This is not a blog about whether the war was a good idea or not (for better or worse the choice has been made, and it is too soon for any historical analysis). Nor is it a blog about how the war should be fought – I do not have access to all the military information and I am not a soldier anyway.
My concern in this. Will the war get the blame for the coming economic downturn, thus diverting attention from the real cause?
For 30 years most newspapers, television and radio shows, economics textbooks and other such have blamed the failure of the Keynesian system in the 1970’s on the “Oil Shock”.
The fact that wage and price controls were introduced in the United States in 1971 and in Britain in 1972, whereas the ‘Oil Shock’ was in 1973 is overlooked. The idea that one can just pump up the money supply to hold down unemployment was clearly coming under strain (hence the effort to deal with the price rises, caused by the monetary growth, by direct controls), but then the “Oil Shock” came along to give the establishment an excuse for the failure of their system.
A similar thing could happen again. There is a vast credit bubble out there (in most Western nations) – the great majority of credit-money is not backed even by paper notes (let alone by anything else) and we are due for a big bust that will hit asset prices hard.
We have seen some of this already (with the decline in stock markets) – but there are a lot more problems to show up yet.
However, now the war has come – thus giving the establishment an excuse. “There is nothing basically wrong with the system, it was the war that messed things up”.
I know that it is cold to write about such things when people are dying – but it still has to be thought about.
It looks like the BBC is already moving in that direction:
http://news.bbc.co.uk/go/rss/-/1/hi/business/2896917.stm
“TThis is not a blog about whether the war was a good idea or not ”
That was a joke, right?
The war *deserves* an awful lot of the blame. First the markets were suppressed in the run-up, due to uncertainty, high oil prices, and the prospect of higher taxes, then the markets are suppressed for the duration for all the same reasons. And suppressed worse, because “the duraton” is expected to be awfully long, now, and the uncertainty involves the question of whether this Iraq war will touch off a wider mideast war of indefinate duration.
What Julian said.
Also, regarding the early 70s, I don’t think that’s a comparable situation. The reason for the downturn then was primarily due to the fact that Nixon exercised enough control over the Fed to have them pump up the money supply shortly before his election. The immediate effect of the quadrupling of the money supply was that it stimulated a lagging economy enough to help him get re-elected, but shortly after his election, the resulting massive, double-digit inflation set in, and asset prices tanked. That’s what caused the economy to fail, and the price controls Nixon enacted to combat that inflation didn’t help. Of course, neither did the oil shock, but the primary reason for that recession was Nixon’s political compromising of Fed policy.
Byron:
Didn’t Nixon institute wage and price controls *before* the 1972 election? IIRC, it was the wage and price controls that brought about the formation of the US Libertarian Party, which ran its first Presidential candidate, John Hospers, in 1972.

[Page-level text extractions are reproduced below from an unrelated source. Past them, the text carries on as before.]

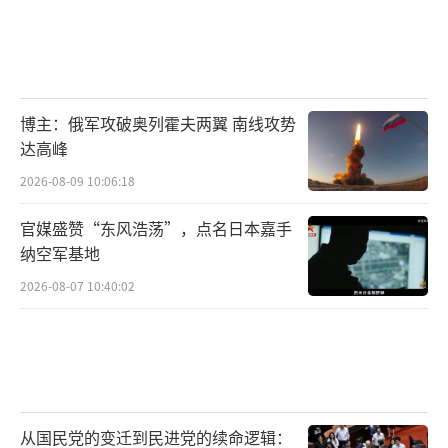
博主：俄军攻破奥列霍夫两翼 南线攻势
达高峰
2026-08-09 10:06:18
官媒盛赞“东风浩荡”，点名日本嘉手
纳空军基地
2026-08-07 10:40:02
从国民党的变迁到民进党的续命逻辑：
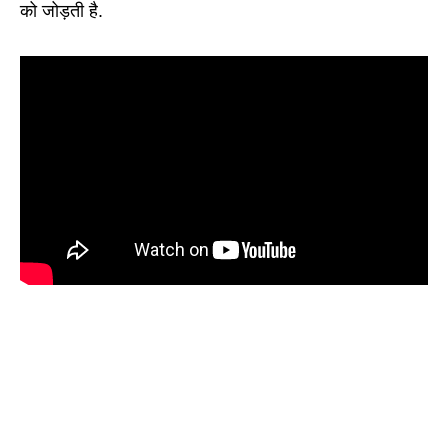
को जोड़ती है.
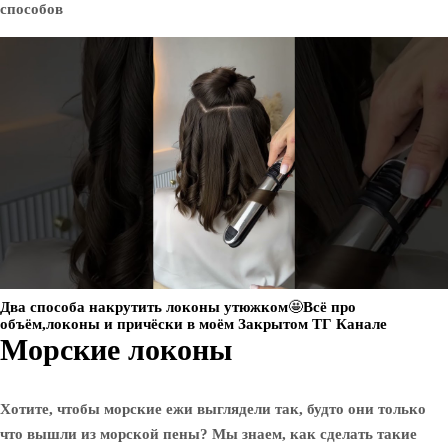
Два способа накрутить локоны утюжком🤩Всё про
объём,локоны и причёски в моём Закрытом ТГ Канале
Морские локоны
Хотите, чтобы морские ежи выглядели так, будто они только
что вышли из морской пены? Мы знаем, как сделать такие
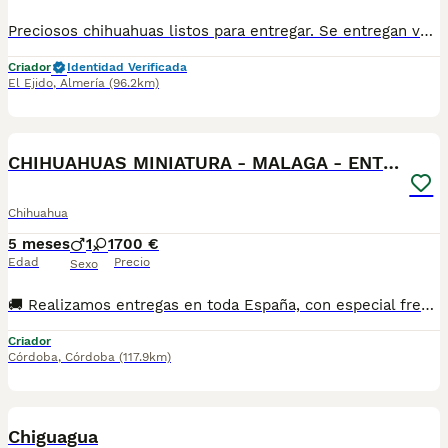
Preciosos chihuahuas listos para entregar. Se entregan vacunados,desparasitados y cartilla sanitaria. Interesados se manda vídeos y fotos. Tlf 618645328
Criador
Identidad Verificada
El Ejido
,
Almería
(96.2km)
1
CHIHUAHUAS MINIATURA - MALAGA - ENTREGA
Chihuahua
5 meses
1
1
700 €
Edad
Precio
Sexo
🚚 Realizamos entregas en toda España, con especial frecuencia en **Andalucía**: Sevilla, Málaga, Cádiz, Córdoba, Granada, Jaén, Huelva y Almería. También entregamos habitualmente en Marbella, Jerez de la Frontera, Estepona, Fuengirola, Benalmádena, Mijas, Dos Hermanas y cualquier punto de España. **Entrega 100% a contrarreembolso.** No tendrás que adelantar el importe del cachorro. Lo recibirás en la puerta de tu casa mediante transporte especializado y podrás comprobar que todo está correcto antes de realizar el pago. Nuestros cachorros se entregan: Vacunados y desparasitados según su edad. Con microchip, cartilla veterinaria y documentación al día. Revisados veterinariamente antes de salir de nuestras instalaciones. Procedentes de excelentes líneas, seleccionadas por salud, carácter y morfología. Perfectamente socializados y acostumbrados al contacto diario con personas. ✅ Iniciados en el aprendizaje para hacer sus necesidades sobre empapador, facilitando su adaptación al nuevo hogar. ✅ Con asesoramiento personalizado antes y después de la entrega. Nuestro objetivo no es vender un cachorro más. Queremos que cada familia reciba un compañero sano, equilibrado y criado con el máximo cuidado desde el primer día. 📩 Si deseas fotografías, vídeos o más información, escríbenos por privado. Estaremos encantados de ayudarte a encontrar el compañero perfecto670864332 . .
Criador
Córdoba
,
Córdoba
(117.9km)
15
5
Chiguagua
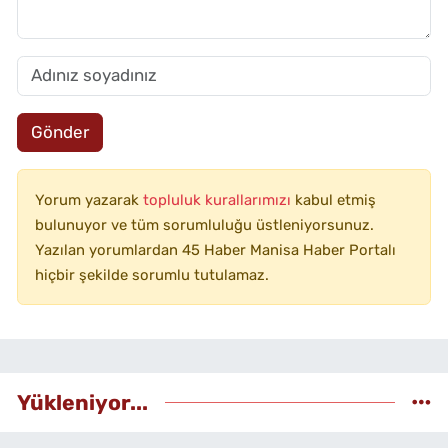
Gönder
Yorum yazarak
topluluk kurallarımızı
kabul etmiş
bulunuyor ve tüm sorumluluğu üstleniyorsunuz.
Yazılan yorumlardan 45 Haber Manisa Haber Portalı
hiçbir şekilde sorumlu tutulamaz.
Yükleniyor...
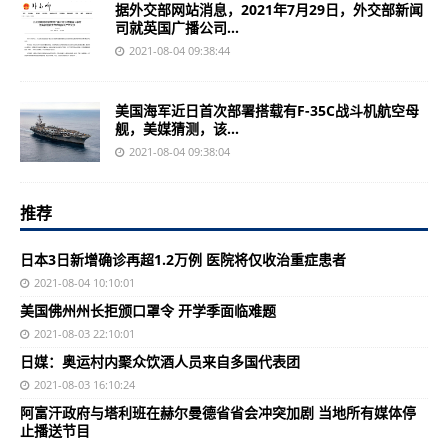
据外交部网站消息，2021年7月29日，外交部新闻
司就英国广播公司...
2021-08-04 09:38:44
美国海军近日首次部署搭载有F-35C战斗机航空母
舰，美媒猜测，该...
2021-08-04 09:38:04
推荐
日本3日新增确诊再超1.2万例 医院将仅收治重症患者
2021-08-04 10:10:01
美国佛州州长拒颁口罩令 开学季面临难题
2021-08-03 22:10:01
日媒：奥运村内聚众饮酒人员来自多国代表团
2021-08-03 16:10:24
阿富汗政府与塔利班在赫尔曼德省省会冲突加剧 当地所有媒体停
止播送节目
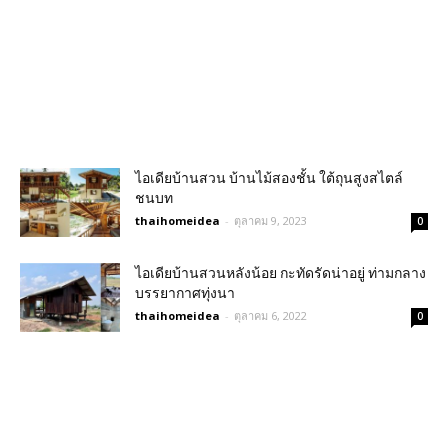
ไอเดียบ้านสวน บ้านไม้สองชั้น ใต้ถุนสูงสไตล์
ชนบท
thaihomeidea
-
ตุลาคม 9, 2023
0
ไอเดียบ้านสวนหลังน้อย กะทัดรัดน่าอยู่ ท่ามกลาง
บรรยากาศทุ่งนา
thaihomeidea
-
ตุลาคม 6, 2022
0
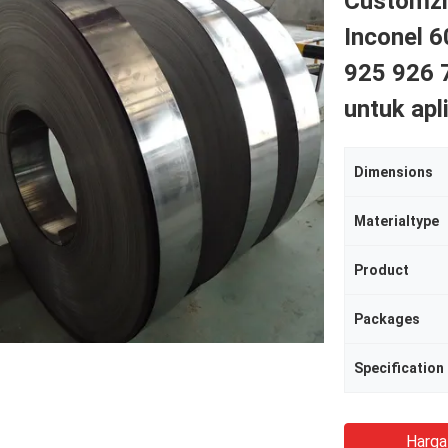
Customzi
Inconel 
925 926 7
untuk apli
Dimensions
Materialtype
Product
Packages
Specification
Harga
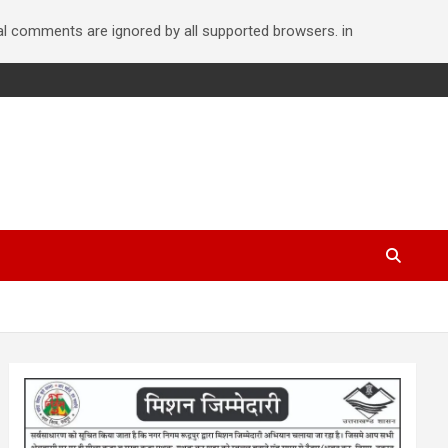
nal comments are ignored by all supported browsers. in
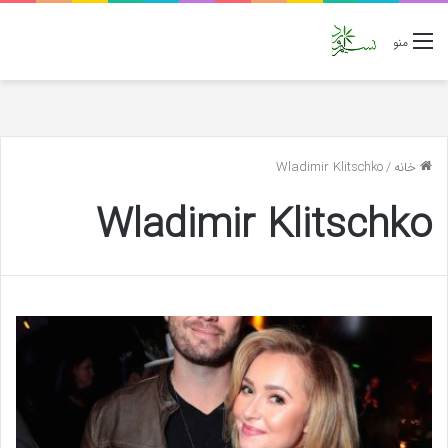
منو
خانه
/
Wladimir Klitschko
Wladimir Klitschko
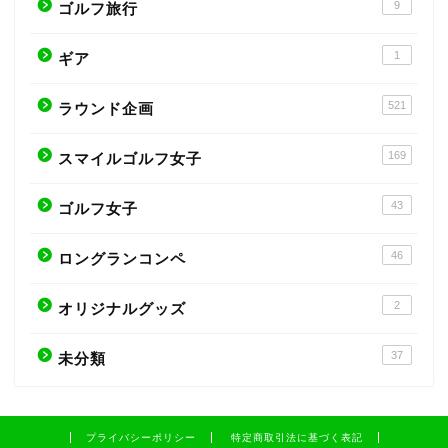
9
ゴルフ旅行
1
ギア
521
ラウンド企画
169
スマイルゴルフ女子
43
ゴルフ女子
46
ロングランコンペ
2
オリジナルグッズ
37
未分類
プライバシーポリシー
特定商取引法に基づく表記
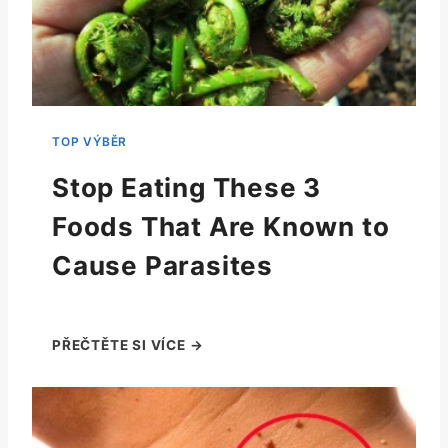
Stop Eating These 3
Foods That Are Known to
Cause Parasites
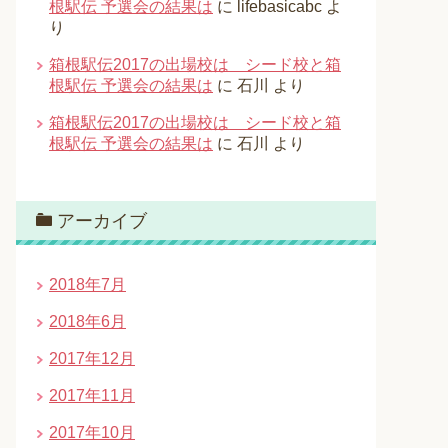
根駅伝 予選会の結果は
に
lifebasicabc
よ
り
箱根駅伝2017の出場校は シード校と箱
根駅伝 予選会の結果は
に
石川
より
箱根駅伝2017の出場校は シード校と箱
根駅伝 予選会の結果は
に
石川
より
アーカイブ
2018年7月
2018年6月
2017年12月
2017年11月
2017年10月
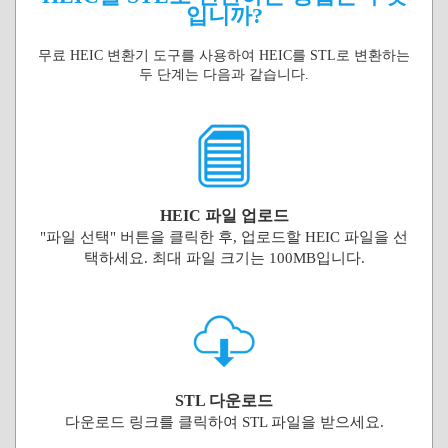
입니까?
무료 HEIC 변환기 도구를 사용하여 HEIC를 STL로 변환하는
두 단계는 다음과 같습니다.
HEIC 파일 업로드
"파일 선택" 버튼을 클릭한 후, 업로드할 HEIC 파일을 선
택하세요. 최대 파일 크기는 100MB입니다.
STL 다운로드
다운로드 링크를 클릭하여 STL 파일을 받으세요.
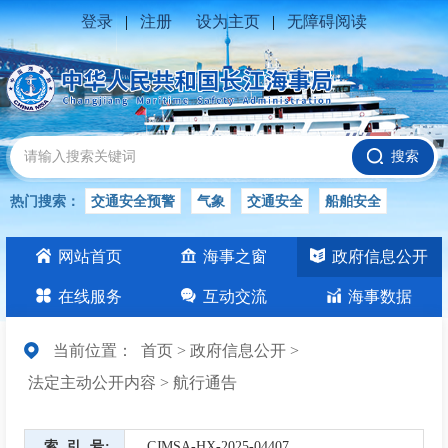
登录
|
注册
设为主页
|
无障碍阅读
搜索
热门搜索：
交通安全预警
气象
交通安全
船舶安全
水位公告
安全
交通
交通安全知识
长江
网站首页
海事之窗
政府信息公开
交通安全生产
在线服务
互动交流
海事数据
当前位置：
首页
>
政府信息公开
>
法定主动公开内容
>
航行通告
索引号
CJMSA-HX-2025-04407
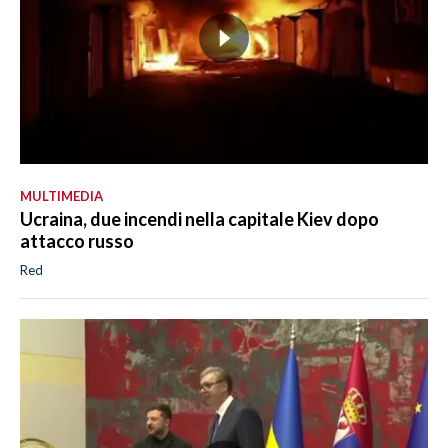
MULTIMEDIA
Ucraina, due incendi nella capitale Kiev dopo
attacco russo
Red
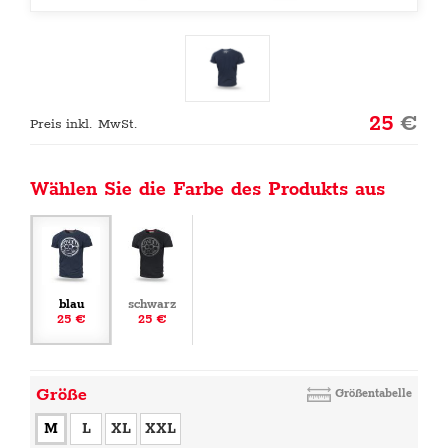
25
€
Preis inkl. MwSt.
Wählen Sie die Farbe des Produkts aus
blau
schwarz
25 €
25 €
Größe
Größentabelle
M
L
XL
XXL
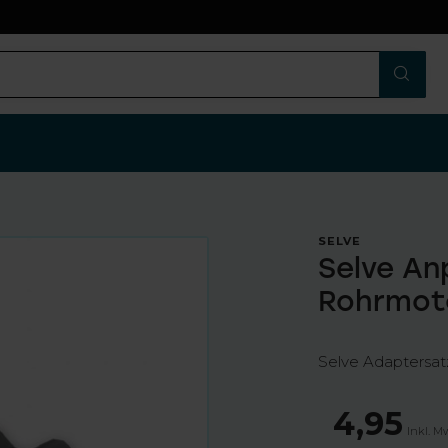
n
SELVE
Selve An
Rohrmoto
Selve Adaptersat
4,95
Inkl. M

You’re right, my bad. The correct order was the increasing of the money supply, then price controls, then the election, then the massive inflation. Anyway, my point is, that recession was caused primarily by the Fed drastically increasing the money supply at the behest of Nixon, leading to massive inflation which led to tanking asset prices. The recession would have occured anyway, the oil shock just added insult to an already grievous economic injury.
Your point is well-taken. We live in a credit economy and have been doing so since the end of the Great Depression. The cycles have repeatedly wiped the slate “clean” as successive waves of creditors in one form or another have taken hits. Typically, the losses have been spread about among populations who are powerless to resist, and/or absorbed by the tax codes. Nevertheless the bubble continues to grow.
When I use credit I am, in effect, creating money. I have received the good or service using money that I expect to receive in the future, money that does not yet exist. At the same moment, I have created the additional “money” that is raised in the form of interest promised. The transaction is recorded as “accounts receivable” and treated as cash. From that point on, this phantom value is based on nothing at all.
One of the reasons that businesses are salivating at the idea of going to China is that it represents the largest cash economy on the planet. Imagine what happens when we teach that population how to use credit! There is enough phantom value there to last for generations!
[Posted by mistake on the preceding thread. My apology. Webmaster please delete other post. Thanks and sorry for the trouble.]
The US Federal Reserve has a page showing the money supply by month since January 1959:
http://www.federalreserve.gov/releases/H6/hist/h6hist1.txt
During 1972 the money supply increased by 14.2%, which is a lot but certainly not quadruple.
Some more recent increases for comparison:
During the entire Clinton presidency the money supply grew by 91.4%, and during the Bush presidency so far the money supply has grown by 6.8%.
Oops, the Bush increase should have been 18.8%.